#### Work required
For the records below, copy exactly the span that begins at the line containing "Daher beschränkt sich" and stops after the line containing "Kubota CU3001/CU3001P.", minus any pictures.

#### Page-level text extractions
────────────────────────────────────────
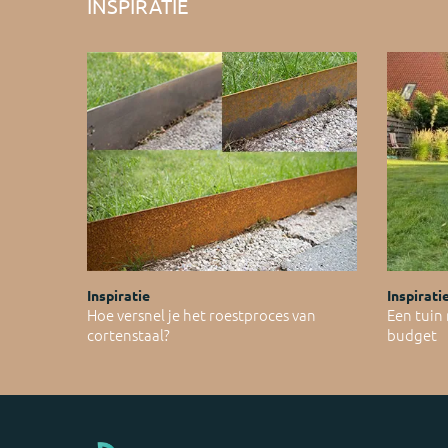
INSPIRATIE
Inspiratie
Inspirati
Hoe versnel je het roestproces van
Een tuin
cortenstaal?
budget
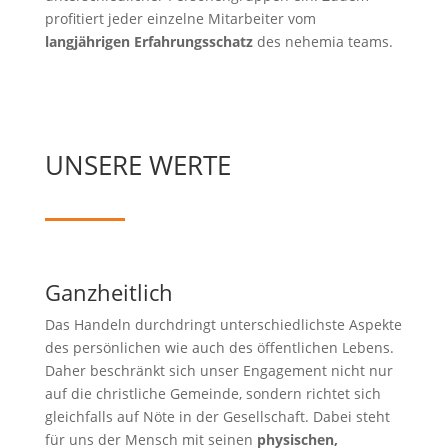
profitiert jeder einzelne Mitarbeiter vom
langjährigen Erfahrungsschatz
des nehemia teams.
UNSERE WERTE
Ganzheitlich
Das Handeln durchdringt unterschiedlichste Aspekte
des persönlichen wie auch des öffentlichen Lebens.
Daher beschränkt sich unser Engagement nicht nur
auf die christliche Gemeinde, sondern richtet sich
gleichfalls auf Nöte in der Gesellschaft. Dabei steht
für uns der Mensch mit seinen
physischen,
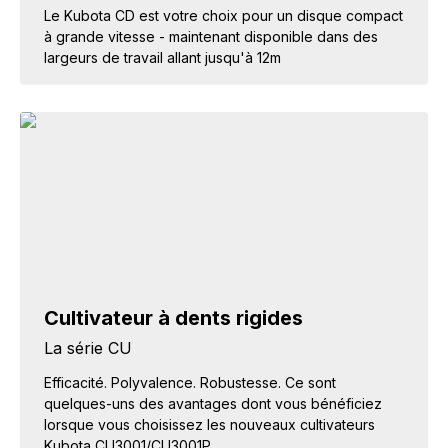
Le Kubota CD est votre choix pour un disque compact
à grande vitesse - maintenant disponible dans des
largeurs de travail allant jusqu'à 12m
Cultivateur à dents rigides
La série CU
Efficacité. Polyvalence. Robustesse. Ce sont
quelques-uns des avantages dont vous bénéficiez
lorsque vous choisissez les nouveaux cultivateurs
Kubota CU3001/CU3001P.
────────────────────────────────────────
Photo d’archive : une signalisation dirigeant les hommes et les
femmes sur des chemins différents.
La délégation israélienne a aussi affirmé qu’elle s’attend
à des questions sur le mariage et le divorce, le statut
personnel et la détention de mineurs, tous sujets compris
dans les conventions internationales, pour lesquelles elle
────────────────────────────────────────
#### Answer box
Daher beschränkt sich unser Engagement nicht nur
auf die christliche Gemeinde, sondern richtet sich
gleichfalls auf Nöte in der Gesellschaft. Dabei steht
für uns der Mensch mit seinen
physischen,
Le Kubota CD est votre choix pour un disque compact
à grande vitesse - maintenant disponible dans des
largeurs de travail allant jusqu'à 12m
Cultivateur à dents rigides
La série CU
Efficacité. Polyvalence. Robustesse. Ce sont
quelques-uns des avantages dont vous bénéficiez
lorsque vous choisissez les nouveaux cultivateurs
Kubota CU3001/CU3001P.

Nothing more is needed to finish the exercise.